John Kerry has all the answers. Brilliant! A federal re-insurance backstop for health claims over $50,000. The US Treasury(read the US Taxpayer) as the payer as the payer of last resort. And how long before the US government as the re-insurer demands lifestyle adjustments (see my post on Preventable Disease and Health Care Costs ) and puts the IRS in charge of auditing behavior which is unhealthy, or worse you are denied a lifesaving operation because the QALY ROI is insufficient according to Government rationing guidelines?

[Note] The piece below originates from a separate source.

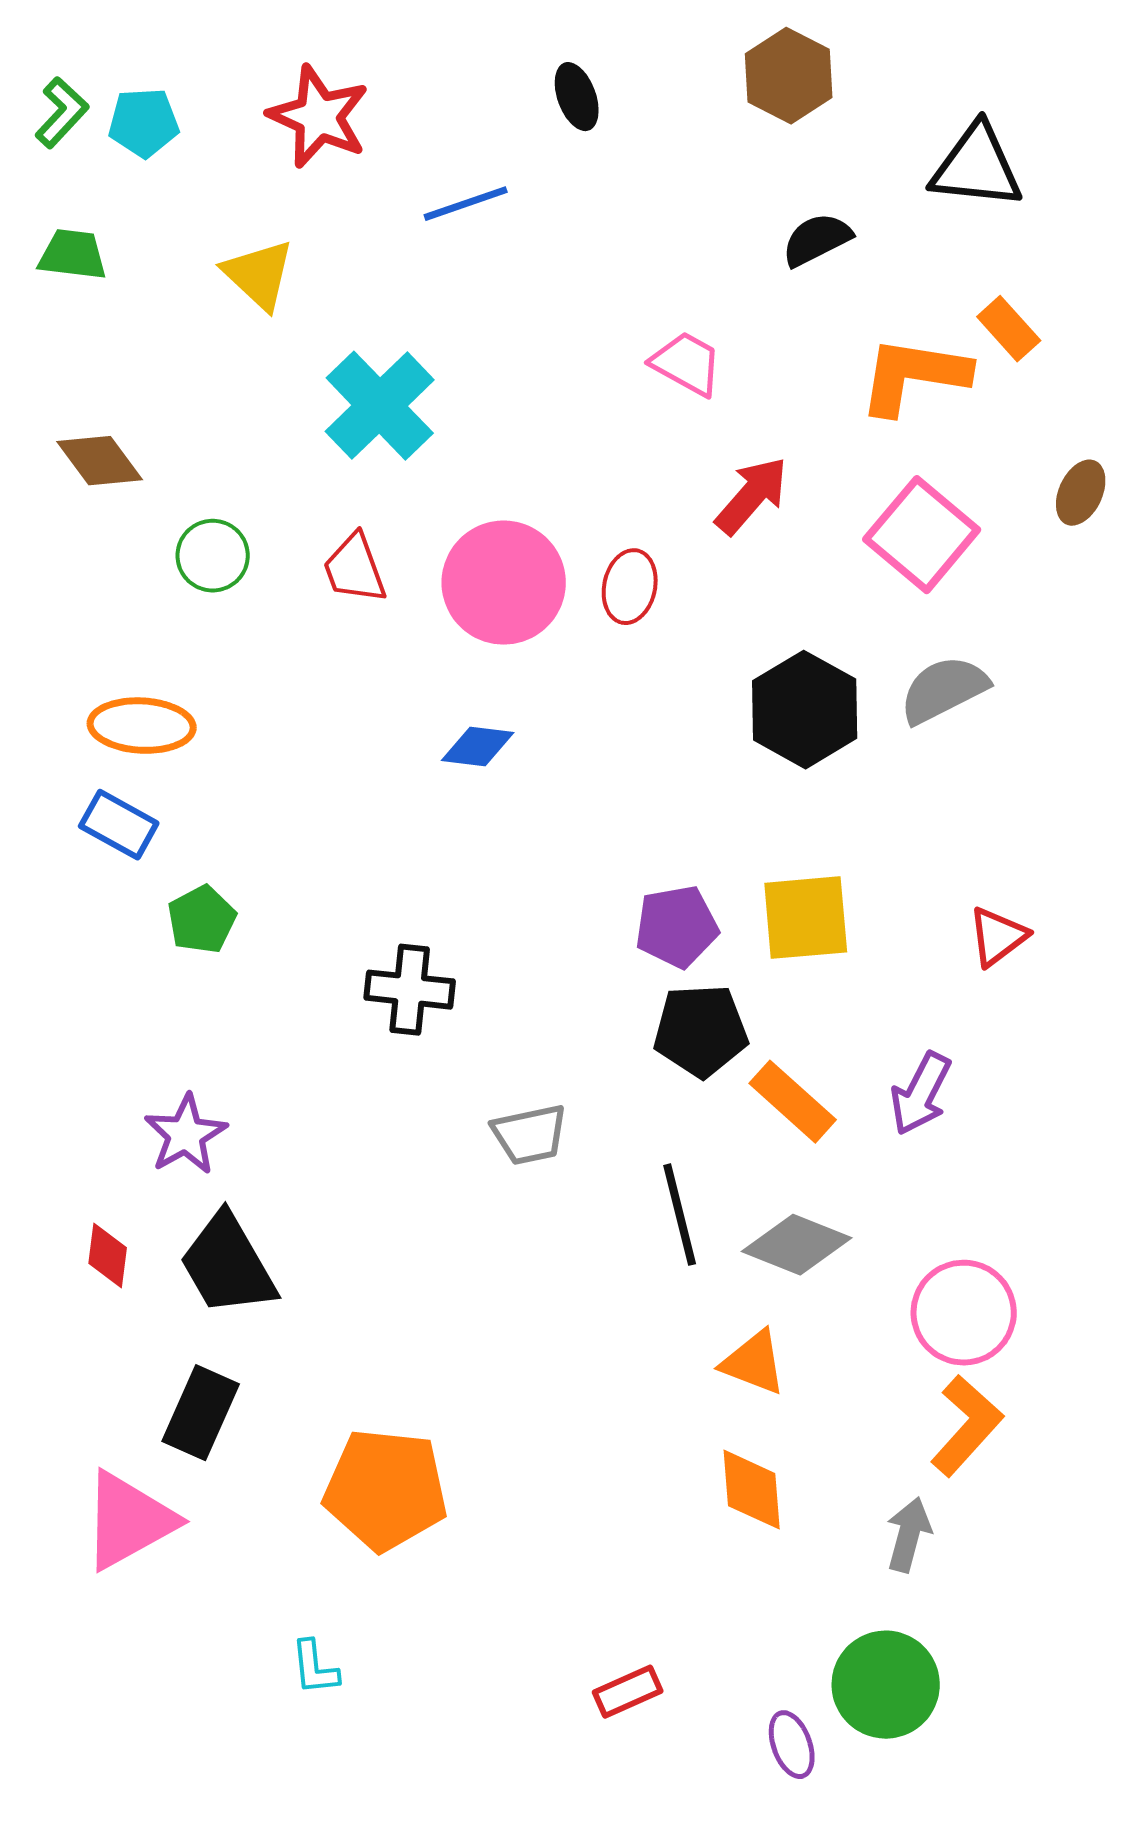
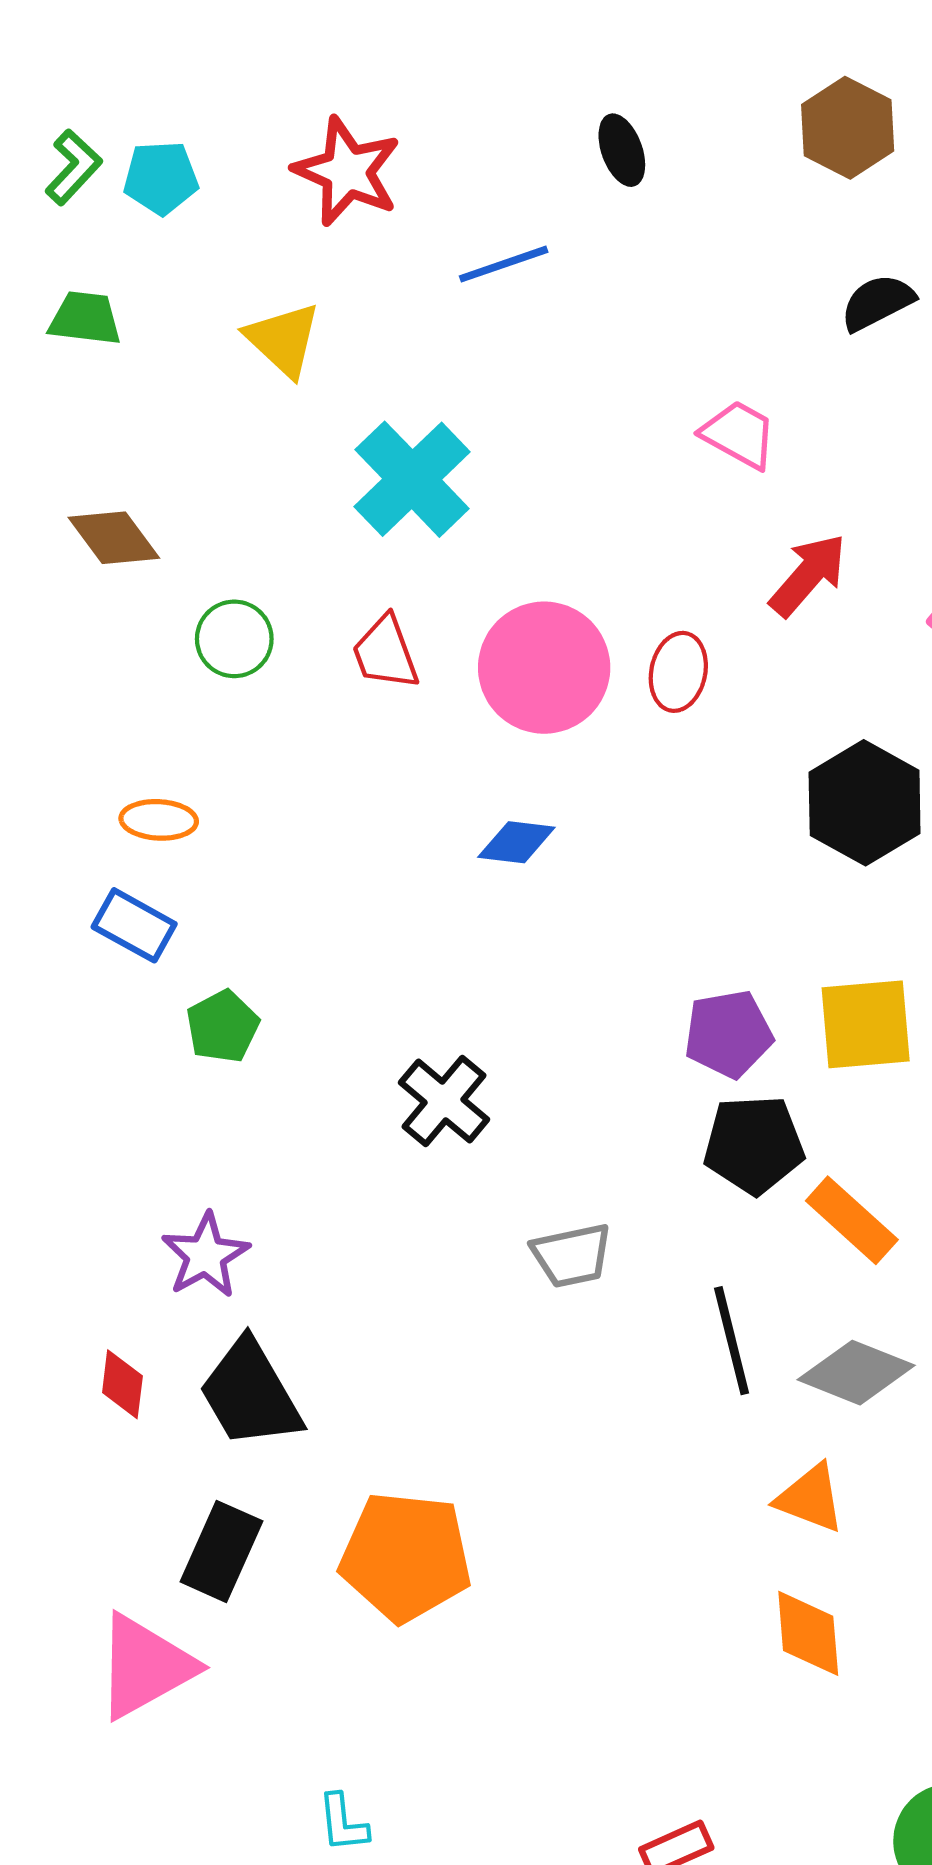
orange ellipse: (142, 726) -> (159, 820), size x0.7
black cross: (410, 990) -> (444, 1101), turned 34
orange pentagon: (386, 1490) -> (406, 1557), moved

Pardon my brevity, I think I need to explore a Roth 401(k) and do more research on setting up a cyber bar in the Caribbean where my meager retirement savings may one day provide sustenance free from the coming 80% tax rate that inevitably follows intelligentsia like Mr Kerry writing bills.

1 comment:

cbcactuary said...

Ok, I'm a conservative, but I think Kerry is on to something. In fact, I've had virtually the same idea for some time...government reinsurance of health claims. I think it would create a vibrant individual market, since carriers would no longer fight to not be the ones that insure the really sick guy. And it makes people responsible for claims under the reinsurance point, so more consumerism. Knowing Kerry, I'm sure there's some ugly details under the hood, but the principle is one that should be debated.